[[ Information open ]]
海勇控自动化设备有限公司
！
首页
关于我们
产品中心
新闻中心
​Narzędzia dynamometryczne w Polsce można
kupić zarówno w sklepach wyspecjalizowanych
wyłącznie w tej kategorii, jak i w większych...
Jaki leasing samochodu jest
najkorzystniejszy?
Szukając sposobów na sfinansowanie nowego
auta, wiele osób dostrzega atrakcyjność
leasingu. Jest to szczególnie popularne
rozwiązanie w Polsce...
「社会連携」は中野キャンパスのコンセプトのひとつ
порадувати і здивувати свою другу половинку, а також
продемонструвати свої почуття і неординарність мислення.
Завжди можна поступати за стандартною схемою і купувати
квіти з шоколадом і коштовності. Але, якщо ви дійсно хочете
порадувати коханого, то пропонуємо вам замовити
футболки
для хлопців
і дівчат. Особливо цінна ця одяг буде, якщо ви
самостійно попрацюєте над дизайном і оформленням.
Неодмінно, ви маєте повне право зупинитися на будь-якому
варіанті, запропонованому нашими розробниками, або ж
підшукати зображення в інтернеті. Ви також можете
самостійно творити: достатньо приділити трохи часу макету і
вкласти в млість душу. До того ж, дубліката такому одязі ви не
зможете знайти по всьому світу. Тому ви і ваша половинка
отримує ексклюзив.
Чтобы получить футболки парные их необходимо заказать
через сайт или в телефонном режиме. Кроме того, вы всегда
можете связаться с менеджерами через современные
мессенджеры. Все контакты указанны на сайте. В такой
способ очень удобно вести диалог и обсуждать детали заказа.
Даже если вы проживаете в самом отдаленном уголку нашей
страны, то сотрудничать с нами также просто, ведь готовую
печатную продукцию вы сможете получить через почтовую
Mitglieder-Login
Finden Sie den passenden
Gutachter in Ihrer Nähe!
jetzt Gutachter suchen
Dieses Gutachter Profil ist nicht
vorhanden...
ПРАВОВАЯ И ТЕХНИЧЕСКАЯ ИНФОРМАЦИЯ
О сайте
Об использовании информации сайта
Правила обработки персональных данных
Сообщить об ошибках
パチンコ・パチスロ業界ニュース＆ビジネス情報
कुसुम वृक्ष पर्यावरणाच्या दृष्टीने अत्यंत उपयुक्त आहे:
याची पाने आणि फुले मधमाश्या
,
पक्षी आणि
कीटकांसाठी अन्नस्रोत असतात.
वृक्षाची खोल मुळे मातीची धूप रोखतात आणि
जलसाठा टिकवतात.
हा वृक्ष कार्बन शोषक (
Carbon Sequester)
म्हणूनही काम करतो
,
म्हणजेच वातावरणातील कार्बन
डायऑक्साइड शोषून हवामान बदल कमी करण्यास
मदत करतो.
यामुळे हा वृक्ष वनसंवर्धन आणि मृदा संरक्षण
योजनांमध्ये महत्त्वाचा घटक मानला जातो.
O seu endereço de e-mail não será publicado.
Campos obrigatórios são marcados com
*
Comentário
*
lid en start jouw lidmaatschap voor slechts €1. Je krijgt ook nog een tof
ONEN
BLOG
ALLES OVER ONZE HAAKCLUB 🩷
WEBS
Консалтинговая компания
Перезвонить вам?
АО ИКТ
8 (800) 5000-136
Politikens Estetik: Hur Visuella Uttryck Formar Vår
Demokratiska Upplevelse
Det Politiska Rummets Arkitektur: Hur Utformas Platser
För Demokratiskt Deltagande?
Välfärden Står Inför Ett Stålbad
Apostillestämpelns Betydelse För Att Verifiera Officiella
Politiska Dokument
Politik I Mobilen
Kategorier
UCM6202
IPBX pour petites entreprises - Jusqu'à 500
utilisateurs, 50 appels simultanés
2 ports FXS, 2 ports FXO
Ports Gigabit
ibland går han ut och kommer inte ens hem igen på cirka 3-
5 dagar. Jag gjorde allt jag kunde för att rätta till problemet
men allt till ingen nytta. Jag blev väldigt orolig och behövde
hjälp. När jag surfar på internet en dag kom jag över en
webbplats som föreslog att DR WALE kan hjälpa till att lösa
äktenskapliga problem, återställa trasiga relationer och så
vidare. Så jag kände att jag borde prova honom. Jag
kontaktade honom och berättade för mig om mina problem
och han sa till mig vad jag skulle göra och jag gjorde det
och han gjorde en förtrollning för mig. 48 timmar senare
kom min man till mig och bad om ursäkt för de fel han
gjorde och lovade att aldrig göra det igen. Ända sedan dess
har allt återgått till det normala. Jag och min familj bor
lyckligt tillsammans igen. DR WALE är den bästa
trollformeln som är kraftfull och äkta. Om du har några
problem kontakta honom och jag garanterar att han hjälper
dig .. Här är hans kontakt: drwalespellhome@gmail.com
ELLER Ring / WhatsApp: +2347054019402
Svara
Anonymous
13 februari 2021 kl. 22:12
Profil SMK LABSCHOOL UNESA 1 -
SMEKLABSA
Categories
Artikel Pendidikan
[[ Information closed ]]
• Task prompt:
Retype the records above from the very first line down to the line with "через сайт или", keeping both of those lines. Include nothing beyond them.

• Exercise output:
海勇控自动化设备有限公司
！
首页
关于我们
产品中心
新闻中心
​Narzędzia dynamometryczne w Polsce można
kupić zarówno w sklepach wyspecjalizowanych
wyłącznie w tej kategorii, jak i w większych...
Jaki leasing samochodu jest
najkorzystniejszy?
Szukając sposobów na sfinansowanie nowego
auta, wiele osób dostrzega atrakcyjność
leasingu. Jest to szczególnie popularne
rozwiązanie w Polsce...
「社会連携」は中野キャンパスのコンセプトのひとつ
порадувати і здивувати свою другу половинку, а також
продемонструвати свої почуття і неординарність мислення.
Завжди можна поступати за стандартною схемою і купувати
квіти з шоколадом і коштовності. Але, якщо ви дійсно хочете
порадувати коханого, то пропонуємо вам замовити
футболки
для хлопців
і дівчат. Особливо цінна ця одяг буде, якщо ви
самостійно попрацюєте над дизайном і оформленням.
Неодмінно, ви маєте повне право зупинитися на будь-якому
варіанті, запропонованому нашими розробниками, або ж
підшукати зображення в інтернеті. Ви також можете
самостійно творити: достатньо приділити трохи часу макету і
вкласти в млість душу. До того ж, дубліката такому одязі ви не
зможете знайти по всьому світу. Тому ви і ваша половинка
отримує ексклюзив.
Чтобы получить футболки парные их необходимо заказать
через сайт или в телефонном режиме. Кроме того, вы всегда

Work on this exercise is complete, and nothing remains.